It's not something most of think about. Sure, we've heard horror stories about people having the wrong breast removed during a mastectomy, or someone having the wrong kidney removed. But these seem like very unusual occurrences. They can't possibly be common or no doctor would be able to practice medicine, right? Maybe not.
According to a study cited by AHC Media, which was conducted over a 32-month period, 7600 "wrong-patient" events occurred in 181 healthcare organizations. And in about 9 percent of those events, the patient suffered temporary or permanent harm, and even death.
Why is this happening?
The study cites many reasons for patient-identification error including: Increased patient volume, patients being treated by many providers in one visit (for example being sent from a doctor's office to x-ray and then perhaps to the lab after that) and IT systems that do not function, or share data, properly.
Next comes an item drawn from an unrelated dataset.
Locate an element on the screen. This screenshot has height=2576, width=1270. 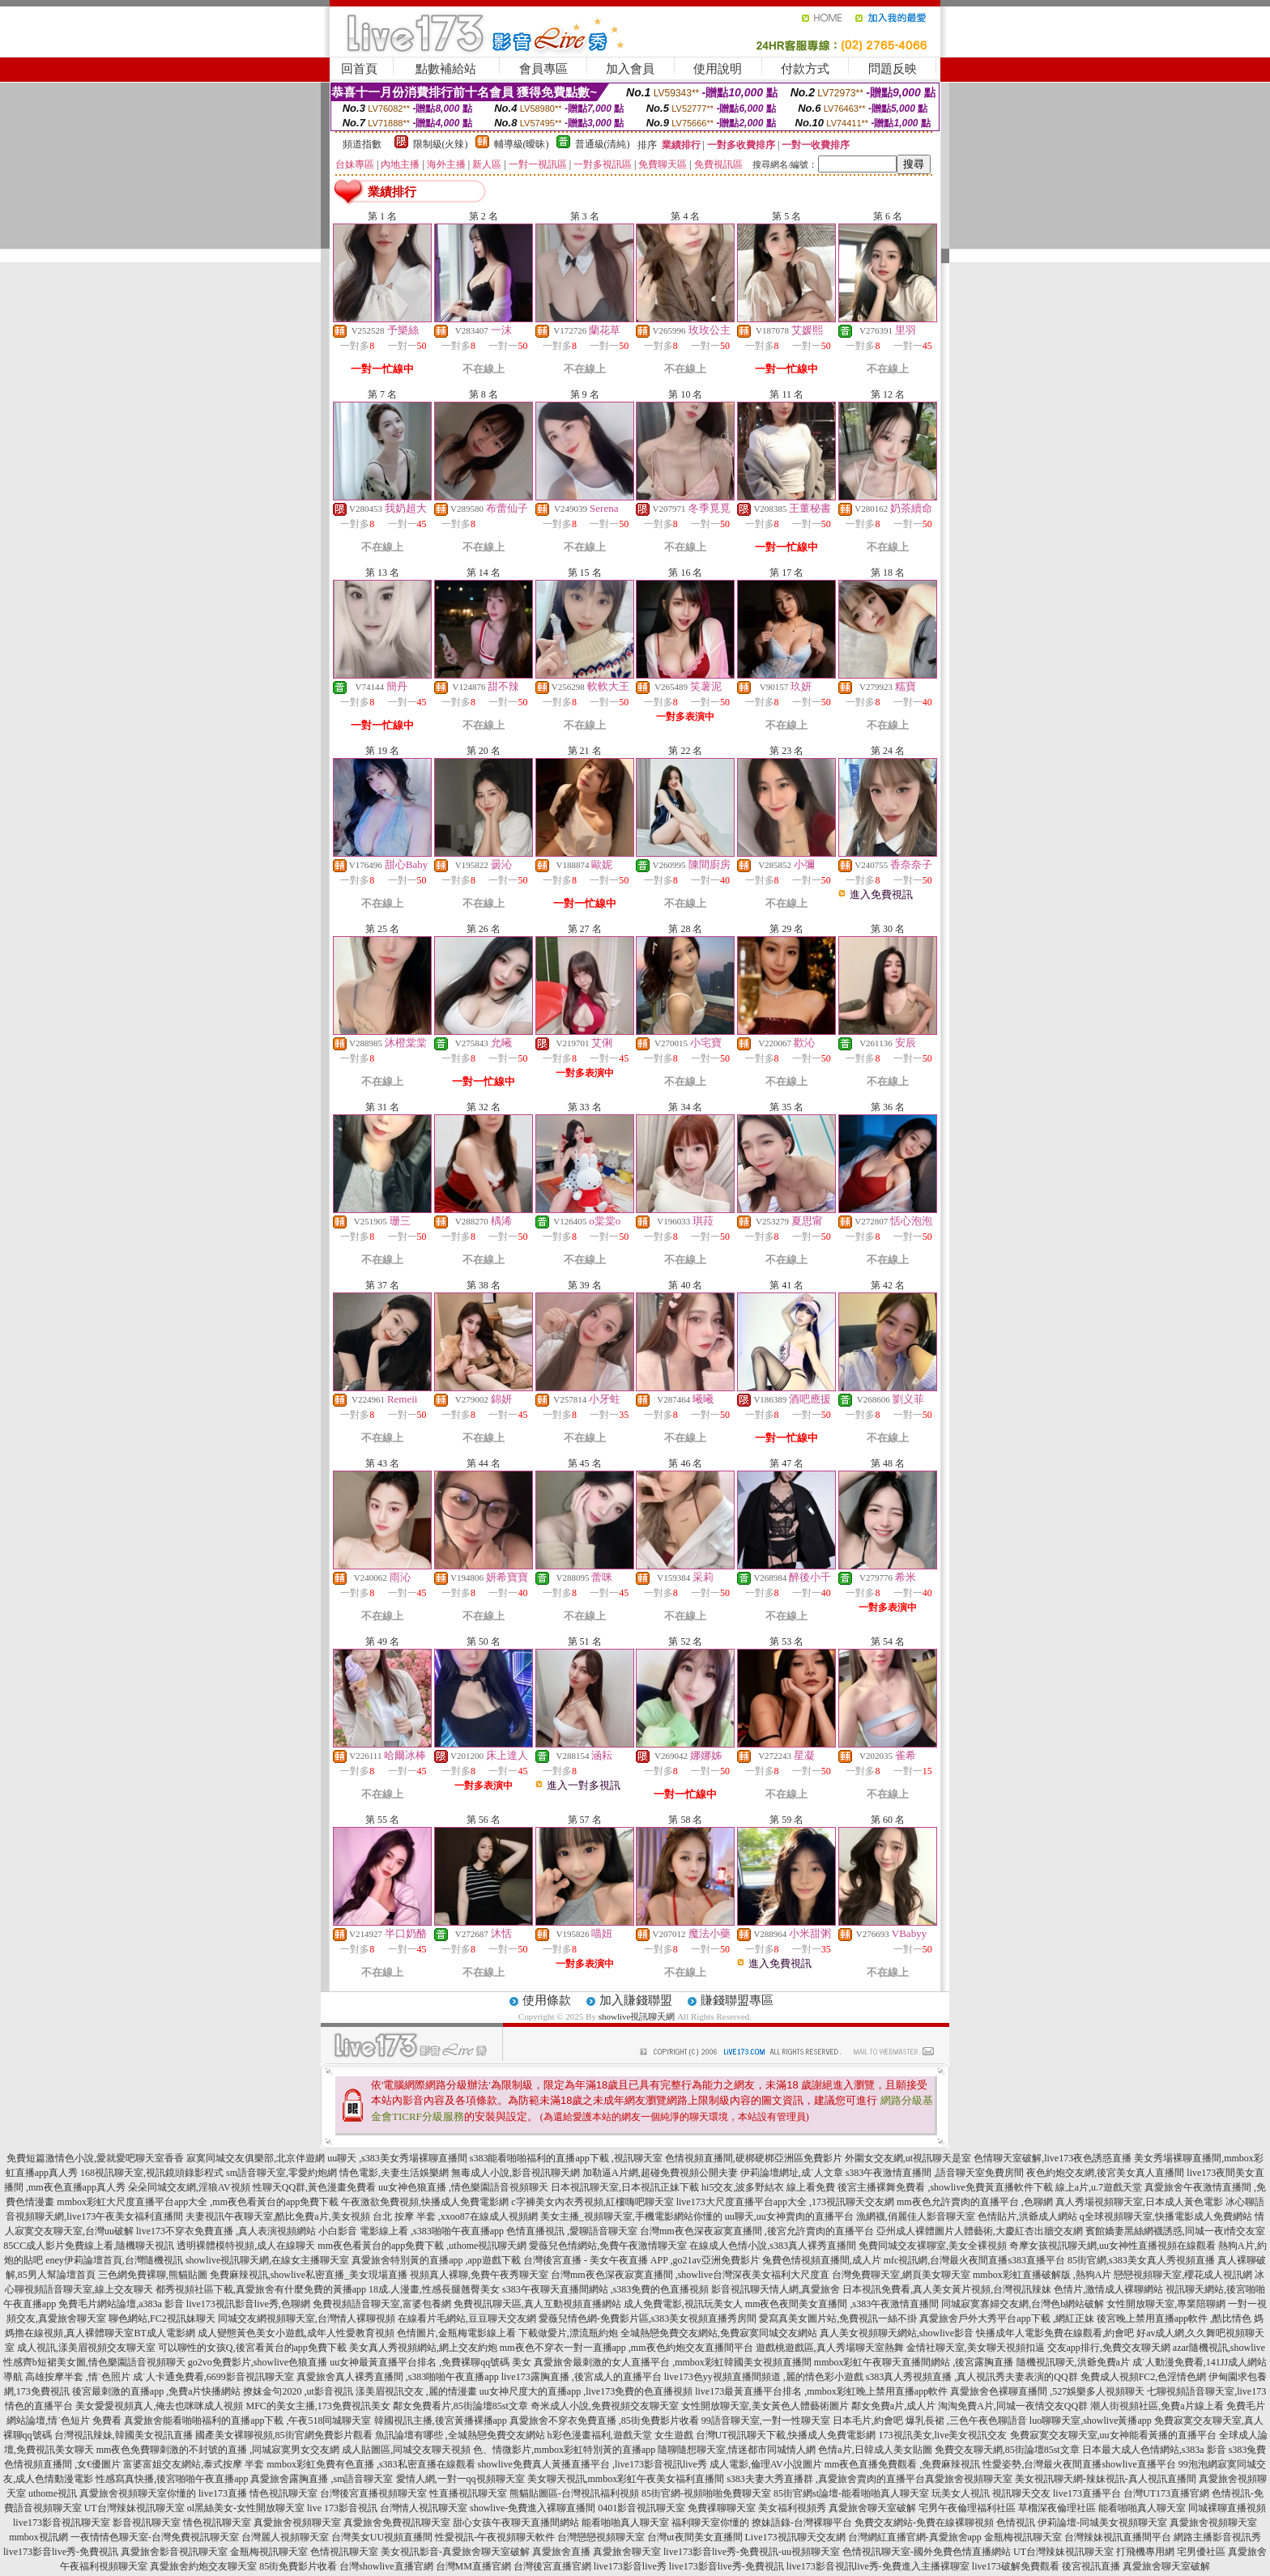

Is there a way you can help prevent patient-identification error? The best good defense is a good offense. Being aware that providers have many, many patients to see each day, and being proactive in your own care may mitigate confusion and help you from becoming a statistic.
How can I be proactive?
There are many ways you can help eliminate patient-error. Some suggestions include:
- When you check in, be sure to double check with the registrar. Ask your name to be repeated, and if you have a common name such as Jane Smith, or John Jones, ask them to verify your birth date so that you can be sure they have pulled the correct chart.
- If you are being given a shot or vaccine, ask the nurse to verify with you what she is injecting. Be certain it is something your doctor ordered for you. If a nurse appears with an injection you weren't aware of, don't be afraid to double check that your doctor actually ordered it for you.
- If you are in the hospital and are being given tablets or other medication, ask what they are and why they are being given to you. People make mistakes. And you want to be sure you are being given the Dilaudid you were prescribed, not your neighbor's Coumadin.
- When you are scheduled for an x-ray or lab work, be sure to ask the technician to confirm what test you are getting and why.
No healthcare provider wants to make a mistake--especially one that results in irreparable harm. By advocating for yourself, you are helping your provider give you the best care possible--which is a win/win situation for everyone involved.